For high grade urothelial carcinoma, 73 confocal videos from 27 pathologically confirmed tumors were ana- lyzed. With WLC, high-grade tumors were variable in appearance, ranging from papillary, to sessile, to flat. Microscopically, confocal criteria for high grade tumors overlap with those of low grade, including densely packed cells and presence of fibrovascular stalks. Consistently, however, high grade tumors exhibited a far more distorted microarchitecture; these tumors exhibited a pleomorphic population of irregularly shaped cells with loss of cellular cohesiveness, indistinct cell borders, and disorganized vasculature (Fig. 3G–J). Interestingly, neither the umbrella cell layer nor the capillary network of the lamina propria commonly seen in normal urothelium were visualized with pCLE of urothelial carcinoma, including Ta, T1, and CIS.

Among the most challenging lesions to diagnose on WLC, CIS appears typically as erythematous patches, which are difficult to differentiate from benign conditions, such as post-BCG granulomatous reaction, Foley catheter reaction, urinary tract infections, or scarring from previous resection. In our study, 7 of the high-grade tumors imaged were confirmed to be CIS. Figure 4 shows a comparison between CIS and benign conditions. Confocal features of CIS include larger, more pleomorphic cells compared to inflammatory conditions, indistinct cell borders, and extensive acellular areas that may be due to denuded urothelium. In contrast, confocal imaging of tissue with inflammation showed loosely arranged aggregations of smaller monomorphic cells in the lamina propria consistent with local recruitment of inflammatory cells. Confocal images of scar tissue revealed characteristics similar to the intermediate cells and lamina propria of normal urothelium.

Figure 4.

Figure 4

Images of erythematous flat lesions in the bladder by WLC, pCLE, and corresponding H&E sections. (A and D) Cystoscopic view of erythematous patches in 2 patients with CIS. Cautery mark in A used to coregister pCLE imaging and biopsy site. (B and E) Confocal images showing large pleomorphic cells, loss of cellular cohesiveness, and indistinct cellular borders. (C and F) Characteristic histologic images of CIS, with full-thickness high-grade cellular atypia, increased nuclear/cytoplasmic ratios, nuclear hyperchromasia, nuclear pleomorphism, and cellular discohesion. (G) Erythematous patch on WLC with (H) small monomorphic cells infiltrating the lamina propria and (I) chronic lymphocytic infiltrate on histology. (J) Patient with scar from previous TURBT showing (K) normal appearing intermediate cells with clear cell borders and (L) thickened lamina propria on histology.

DISCUSSION

In this study, we have compiled a confocal imaging atlas of the lower and upper urinary tract and developed diagnostic criteria for normal, inflammatory, and malignant lesions of the bladder. Expanding on our feasibility report (n = 27),8 we have confirmed the safety profile of fluorescein administration. Key criteria for normal and benign epithelium include uniform cellular architecture, and visualization of the lamina propria layer and its capillary network. Low-grade carcinoma was characterized by fibrovascular stalks, and high cellular density, whereas high-grade carcinoma was characterized by irregular architecture and pleomorphic cells. These distinct characteristics were consistently observed in normal urothelium and bladder cancer. Development of objective diagnostic criteria is essential for future studies on the diagnostic accuracy (sensitivity, specificity, and positive and negative predictive value) of pCLE in the urinary tract.

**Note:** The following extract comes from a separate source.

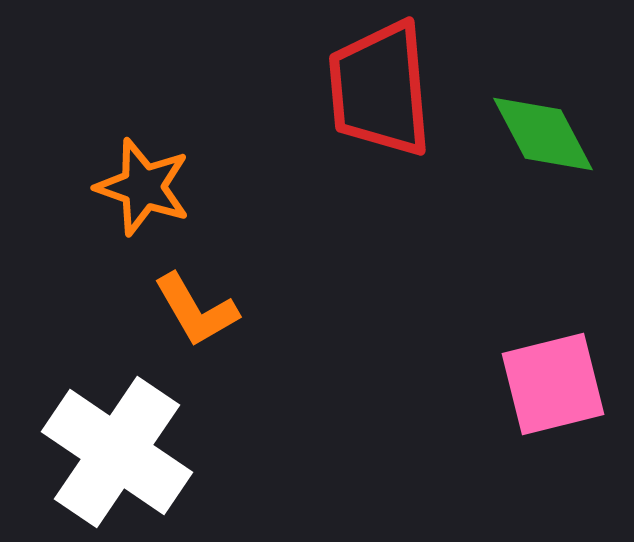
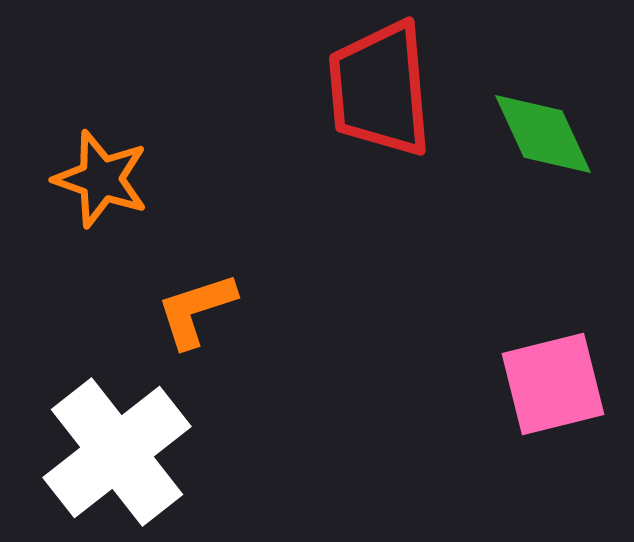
green diamond: rotated 3 degrees clockwise
orange star: moved 42 px left, 8 px up
orange L-shape: rotated 102 degrees clockwise
white cross: rotated 18 degrees clockwise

Previously, we had found the small FOV and motion sensitivity of the confocal probe to be limitations.8 In the present study, the mosaicing algorithm was used during offline analysis of confocal video sequences to create static images with wider FOV and to compensate for motion introduced by the operator or the subject (eg, diaphragmatic motion or vascular pulsation). For example, mosaicing of the prostatic urethra images enabled us to visualize a single prostatic gland within the context of other glands in the stroma (Fig. 1B). If applied in real time during TURBT, this mosaicing algorithm may potentially delineate tumor boundaries by highlighting the transitional area of the lesion with adjacent normal tissue, especially in the case of broad based tumors or CIS where the borders are not distinct on WLC.

Another previously reported limitation of pCLE is the lack of deflectability with the rigid cystoscope, resulting in difficulty establishing perpendicular contact of the confocal probe with the mucosa in certain parts of the bladder (eg, anterior).8 We have investigated the use of a 1.4-mm probe that fits inside the flexible cystoscope and report the in-depth comparative analysis of the 2.6- and 1.4-mm probes elsewhere.22 Our preliminary ex vivo experience of applying pCLE to the upper urinary tract was favorable (Fig. 2). With the availability of confocal probes less than 1 mm in diameter,23,24 in vivo application of pCLE for upper tract pathology will be investigated in the future. The possibility of in vivo optical biopsy of the upper urinary tract with pCLE is particularly attractive, given the challenges associated with obtaining physical biopsies of high quality through standard ureteroscopes.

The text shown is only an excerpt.